Scusate l’aneddoto personale. Era un giorno di agosto, la prima settimana di agosto, un giovedì o un venerdì sera, fresco, però secco, con un vento soffice. La bella estate – per citare Cesare Pavese, che poi è l’ispiratore del titolo di questa rubrica – era parecchio brutta, cupa e turbolenta per Aurelio De Laurentiis. Quella sera di agosto, vent’anni fa quasi scoccati alla perfezione, il patron del Napoli era a Torella dei Lombardi, nel ventre dell’Alta Irpinia, provincia di Avellino, luoghi martoriati dal terremoto e, ancora di più, dalle illusioni post terremoto. 

De Laurentiis era a Torella dei Lombardi – un paesino collinare, l’affascinante Castello Ruspoli Candriano da sfondo, un nugolo di giornalisti annoiati, per nulla curiosi, forse infastiditi, zero tifosi zero – per ricevere un premio alla carriera, un suggello alla carriera di produttore cinematografico, non certo all’ancora acerba carriera di proprietario di una squadra di calcio. De Laurentiis era a Torella dei Lombardi, con una camicia di lino e il solito accento prossimo alla nobiltà, per un premio alla carriera intitolato al maestro Sergio Leone. La famiglia De Laurentiis, come la famiglia Leone, ha origini irpine, proprio di Torella dei Lombardi e l’Irpinia, con la sua squadra nazionale, cioè l’Avellino, a giugno aveva battuto agli spareggi il Napoli di Aurelio. Torella, l’Irpinia, l’Avellino avevano condannato il pluridecorato e ormai pluripremiato Aurelio a un secondo campionato di Serie C, la terza serie, i campi spelacchiati con i palazzi che si affacciano dentro. «Ho la sensazione che qualcuno stia boicottando il nostro ingresso in Serie B, ma noi siamo pronti a difendere gli interessi dei tifosi in tutte le sedi. E così faremo», disse con tono pugnace. 
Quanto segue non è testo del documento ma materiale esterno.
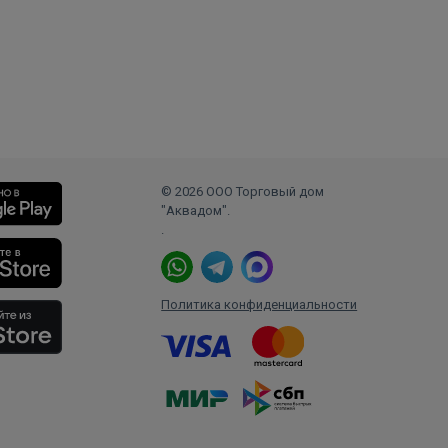
© 2026 ООО Торговый дом
"Аквадом".
.
Политика конфиденциальности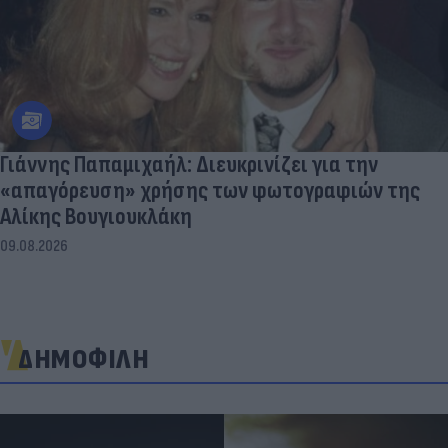
Γιάννης Παπαμιχαήλ: Διευκρινίζει για την
«απαγόρευση» χρήσης των φωτογραφιών της
Αλίκης Βουγιουκλάκη
09.08.2026
ΔΗΜΟΦΙΛΗ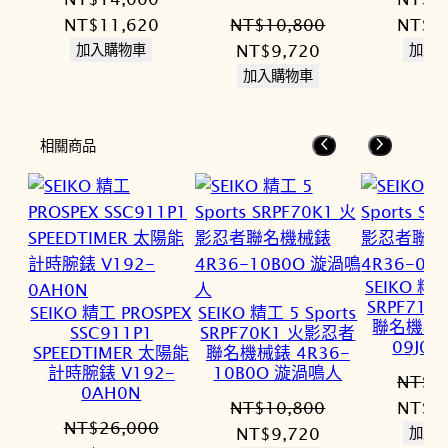
原
目
原
NT$
11,620
NT$
10,800
NT$
1
始
前
原
目
始
NT$
9,720
加入購物車
加入
價
價
始
前
價
加入購物車
格：
格：
價
價
格：
NT$14,000。
NT$11,620。
格：
格：
NT$1
相關商品
NT$10,800。
NT$9,720。
SEIKO 精工
SRPF71
SEIKO 精工 PROSPEX
SEIKO 精工 5 Sports
聯名機械錶
SSC911P1
SRPF70K1 火影忍者
09J0
SPEEDTIMER 太陽能
聯名機械錶 4R36-
計時腕錶 V192-
10B0O 漩渦鳴人
NT$
1
0AH0N
原
NT$
10,800
NT$
1
NT$
26,000
原
目
始
NT$
9,720
加入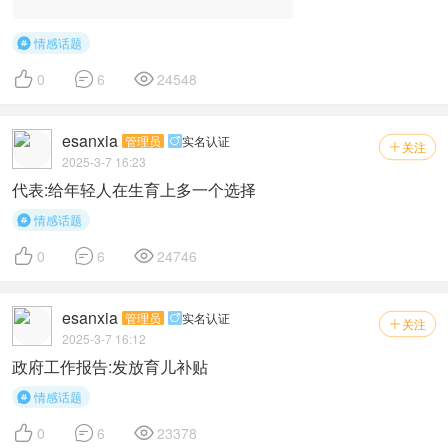
情感话题




0
6
24548
esanxia
管理员
实名认证

关注

2025-3-7 16:23
代表:给年轻人在生育上多一个选择
情感话题




0
6
24746
esanxia
管理员
实名认证

关注

2025-3-7 16:12
政府工作报告:发放育儿补贴
情感话题




0
6
23378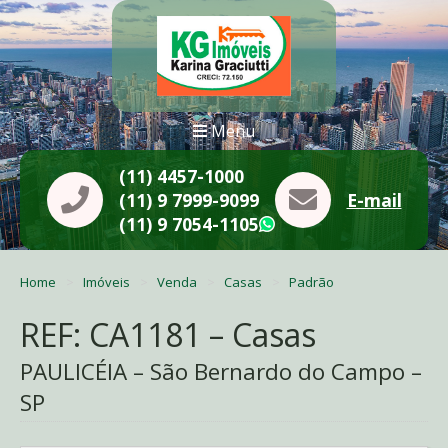
Menu
(11) 4457-1000
(11) 9 7999-9099
E-mail
(11) 9 7054-1105
WhatsApp
Home
Imóveis
Venda
Casas
Padrão
REF: CA1181 – Casas
PAULICÉIA – São Bernardo do Campo –
SP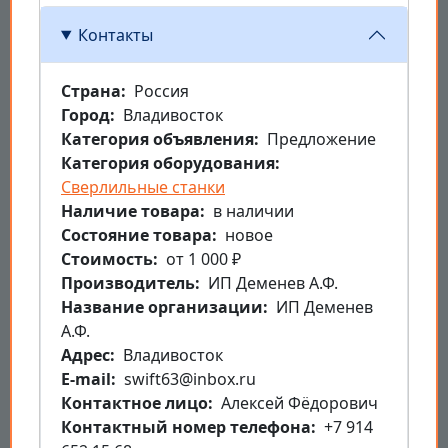
Контакты
Страна
Россия
Город
Владивосток
Категория объявления
Предложение
Категория оборудования
Сверлильные станки
Наличие товара
в наличии
Состояние товара
новое
Стоимость
от 1 000 ₽
Производитель
ИП Деменев А.Ф.
Название организации
ИП Деменев
А.Ф.
Aдрес
Владивосток
E-mail
swift63@inbox.ru
Контактное лицо
Алексей Фёдорович
Контактный номер телефона
+7 914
De Laurentiis ha tirato su il Napoli dopo un fallimento. L’ha preso per circa 30 milioni di euro. Non ha beneficiato di ascensori speciali. Il patron – sostantivo corretto, ha quel piglio, non è un fondo straniero anonimo – ha gettato fondamenta solide. Un piano alla volta. Spesso ha deluso le aspettative dei tifosi, ma alla fine li ha nutriti con diversi trofei e calcio eccellente. Col tempo è cresciuto pure il patron. La sua tavolozza di allenatori è assai varia: Mazzarri, non appariscente; Sarri e Spalletti, innovativi; Benitez, Ancelotti e infine Conte, già con la bacheca folta. Negli ultimi vent’anni, oltre ai due scudetti che hanno permesso al Napoli di superare la Roma nell’albo d’oro, gli Azzurri hanno espresso il miglior calcio d’Italia con Sarri prima e Spalletti poi. Il Napoli ha vinto il tricolore dopo il 3-0 subito a Verona, la spinta del mercato, gli investimenti da decine di milioni di euro, capitali che il patron ha recuperato già a gennaio con la vendita di Kvaratskhelia. Il patron unisce, divide, provoca, disfa e rifà daccapo. Questo non è uno scudetto spettacolare, è certamente meritato, è uno scudetto alla De Laurentiis: champagne e parsimonia. Vent’anni fa a Torella dei Lombardi nessuno ci avrebbe scommesso un sorso di champagne. Figurarsi di Aglianico DOCG.